Coin Rarities & Related Topics#392 – Massachusetts Silver Coinage
A Weekly Column by Greg Reynolds …..
Massachusetts Silver coins were the first home-grown coinage of the British-American colonies. Minted in the Boston area, they circulated for more than a half-century.
The original 13 states of the United States of America were colonies of Great Britain before the declaration of independence in 1776. Much earlier, in 1652, the government of the Massachusetts Bay Colony passed a law authorizing the establishment of a mint to produce silver coins, which were minted for about three decades.
Massachusetts Silver coins of the first design, ‘NE’ type coins, were produced for just a few months. ‘NE’ indicated ‘New England’. These were followed by Massachusetts Silver coins with intricate designs. The last genuine Massachusetts Silver coin was minted in 1682 or 1683.
‘NE’ type Massachusetts Silver coins lack ‘dates’; there is no indication on the coins as to the year in which they were made. Three denominations were authorized and struck in 1652: Twelvepence, Sixpence and Threepence coins.
12 pence equaled one shilling in the English monetary system. Twelvepence Massachusetts Silver coins were termed shillings as well, as Massachusetts Silver coins were intended to be consistent with the system in England.

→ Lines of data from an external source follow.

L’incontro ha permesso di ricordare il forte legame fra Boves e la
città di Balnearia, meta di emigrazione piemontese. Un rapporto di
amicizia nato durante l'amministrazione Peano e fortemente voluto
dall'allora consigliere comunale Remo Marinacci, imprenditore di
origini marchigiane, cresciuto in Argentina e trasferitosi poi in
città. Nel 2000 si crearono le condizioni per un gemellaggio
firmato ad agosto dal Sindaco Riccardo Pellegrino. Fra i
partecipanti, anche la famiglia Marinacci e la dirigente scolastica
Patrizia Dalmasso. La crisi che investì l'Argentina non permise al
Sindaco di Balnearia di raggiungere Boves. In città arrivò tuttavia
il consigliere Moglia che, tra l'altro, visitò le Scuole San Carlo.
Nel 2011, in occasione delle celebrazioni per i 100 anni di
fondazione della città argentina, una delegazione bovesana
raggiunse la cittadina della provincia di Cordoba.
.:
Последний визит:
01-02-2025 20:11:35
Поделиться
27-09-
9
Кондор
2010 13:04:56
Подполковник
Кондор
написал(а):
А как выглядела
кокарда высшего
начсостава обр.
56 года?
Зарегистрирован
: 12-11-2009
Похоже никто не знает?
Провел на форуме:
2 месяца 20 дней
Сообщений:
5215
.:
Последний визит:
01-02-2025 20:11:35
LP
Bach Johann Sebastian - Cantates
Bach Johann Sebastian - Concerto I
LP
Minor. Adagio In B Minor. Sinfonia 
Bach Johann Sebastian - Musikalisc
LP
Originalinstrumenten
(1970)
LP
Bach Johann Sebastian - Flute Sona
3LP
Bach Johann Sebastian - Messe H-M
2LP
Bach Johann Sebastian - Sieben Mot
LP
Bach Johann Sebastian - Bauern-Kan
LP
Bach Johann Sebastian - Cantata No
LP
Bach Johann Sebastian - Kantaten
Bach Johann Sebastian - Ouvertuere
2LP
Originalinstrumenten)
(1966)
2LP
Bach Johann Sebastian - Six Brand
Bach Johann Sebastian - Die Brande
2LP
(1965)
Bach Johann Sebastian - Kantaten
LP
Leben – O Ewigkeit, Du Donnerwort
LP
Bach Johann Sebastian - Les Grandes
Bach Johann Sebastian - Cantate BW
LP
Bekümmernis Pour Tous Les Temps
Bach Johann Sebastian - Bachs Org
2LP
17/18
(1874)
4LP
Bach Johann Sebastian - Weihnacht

It is certain that NE type coins were struck before Willow Tree type coins at the same mint in Massachusetts. Circumstantial evidence supports the theory that Willow Tree coins were minted from 1653 to 1660; Oak Tree type coins were minted from 1660 to 1667; and Pine Tree type coins were produced from 1667 to 1682. It may very well be true that just ‘Small Size’ Pine Tree Shillings and no other denominations were minted from 1675 to 1682 or ’83.

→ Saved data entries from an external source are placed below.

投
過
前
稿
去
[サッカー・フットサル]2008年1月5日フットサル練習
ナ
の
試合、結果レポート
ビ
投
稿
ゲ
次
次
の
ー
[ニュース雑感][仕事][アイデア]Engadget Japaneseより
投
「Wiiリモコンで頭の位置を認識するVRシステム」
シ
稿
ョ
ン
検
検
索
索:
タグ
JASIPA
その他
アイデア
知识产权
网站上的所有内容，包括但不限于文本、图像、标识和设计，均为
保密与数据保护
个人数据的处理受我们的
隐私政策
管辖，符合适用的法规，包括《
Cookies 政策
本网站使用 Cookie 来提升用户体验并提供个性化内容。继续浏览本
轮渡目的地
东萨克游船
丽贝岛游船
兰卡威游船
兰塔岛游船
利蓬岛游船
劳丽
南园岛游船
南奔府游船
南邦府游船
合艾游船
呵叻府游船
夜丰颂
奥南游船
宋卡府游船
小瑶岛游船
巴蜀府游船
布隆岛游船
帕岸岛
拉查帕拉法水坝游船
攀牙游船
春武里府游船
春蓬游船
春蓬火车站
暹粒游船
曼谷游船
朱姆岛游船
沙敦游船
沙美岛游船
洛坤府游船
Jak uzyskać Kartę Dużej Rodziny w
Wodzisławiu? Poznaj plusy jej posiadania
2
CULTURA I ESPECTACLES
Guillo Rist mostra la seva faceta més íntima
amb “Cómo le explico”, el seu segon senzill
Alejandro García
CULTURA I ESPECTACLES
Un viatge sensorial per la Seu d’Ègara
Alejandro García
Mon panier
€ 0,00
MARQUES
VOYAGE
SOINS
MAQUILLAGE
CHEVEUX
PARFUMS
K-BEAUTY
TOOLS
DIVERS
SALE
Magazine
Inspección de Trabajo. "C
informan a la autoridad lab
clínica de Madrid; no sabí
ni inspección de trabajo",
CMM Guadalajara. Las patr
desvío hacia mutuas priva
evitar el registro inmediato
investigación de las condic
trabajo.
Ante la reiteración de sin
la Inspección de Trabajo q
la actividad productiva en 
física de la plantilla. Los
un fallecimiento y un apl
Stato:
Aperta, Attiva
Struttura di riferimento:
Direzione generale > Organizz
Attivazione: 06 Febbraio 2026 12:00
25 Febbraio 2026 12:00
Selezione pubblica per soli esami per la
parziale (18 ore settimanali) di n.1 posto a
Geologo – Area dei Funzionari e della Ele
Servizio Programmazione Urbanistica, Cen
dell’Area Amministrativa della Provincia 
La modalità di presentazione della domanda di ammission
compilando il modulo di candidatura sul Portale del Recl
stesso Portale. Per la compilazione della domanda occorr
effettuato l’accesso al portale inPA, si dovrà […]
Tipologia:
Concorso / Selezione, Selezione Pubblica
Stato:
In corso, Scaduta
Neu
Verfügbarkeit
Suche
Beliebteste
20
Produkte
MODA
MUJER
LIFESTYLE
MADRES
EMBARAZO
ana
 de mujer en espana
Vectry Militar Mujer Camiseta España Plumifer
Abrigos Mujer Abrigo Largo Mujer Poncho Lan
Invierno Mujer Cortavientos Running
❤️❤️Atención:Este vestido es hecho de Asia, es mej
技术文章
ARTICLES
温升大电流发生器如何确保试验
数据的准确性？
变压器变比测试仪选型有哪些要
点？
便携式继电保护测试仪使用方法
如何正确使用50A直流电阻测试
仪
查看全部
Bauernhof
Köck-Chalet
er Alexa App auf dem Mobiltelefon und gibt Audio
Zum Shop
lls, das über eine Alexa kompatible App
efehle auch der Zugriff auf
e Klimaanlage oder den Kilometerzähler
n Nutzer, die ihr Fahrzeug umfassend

While Willow Tree, Oak Tree and Pine Tree coinage have intricate designs, the NE coinage had the simplest design of any widely accepted American or European coins of which I am aware. On the front, a small percentage of the surface is occupied by two raised letters, ‘NE’, inside an odd shaped indentation. On the back, a small percentage of the surface is occupied by Roman numerals indicating the face value of the respective coin in pence.
On both sides of NE type coins, the vast majority of the surface is just blank metal. While these are not the most attractive of all North American coins, they are extremely rare and they have a great deal of historical significance. Also, many toned nicely, with creamy brown, russet, and especially blue-gray hues. In most cases, NE Shillings are more appealing when viewed in actuality than they appear to be in published images.
The absence of a date on NE coinage is an anomaly. Sizable numerals of the year “1652” appear on all dated Massachusetts Silver coins except the Oak Tree Twopence coins, which are dated “1662”.
In May 1662, the Massachusetts government authorized Twopence coins for the first time thus increasing the number of denominations in production to four. So, however irritating to government officials in London, the “1662” date was employed to connect the new denomination of Massachusetts Silver with the new law or legislative order that authorized it.
The Massachusetts Mint, which was sometimes called the Boston Mint, was founded and owned by John Hull and Robert Sanderson. Earlier, they established the first silversmith partnership in the British colonies of North America.
The shilling was the standard monetary unit. Massachusetts Silver coinage was required and intended to contain less silver than British coinage of the same respective denominations. There was a shortage of coins and there were many counterfeits of European coins in circulation in Massachusetts.
Officials of the Massachusetts Bay Colony sought to discourage people from taking the coins from New England and bring them to old England or elsewhere. Each Massachusetts Twelvepence coin (Shilling) was thus specified to weigh significantly less than the specified weight of an English Shilling of the same time period.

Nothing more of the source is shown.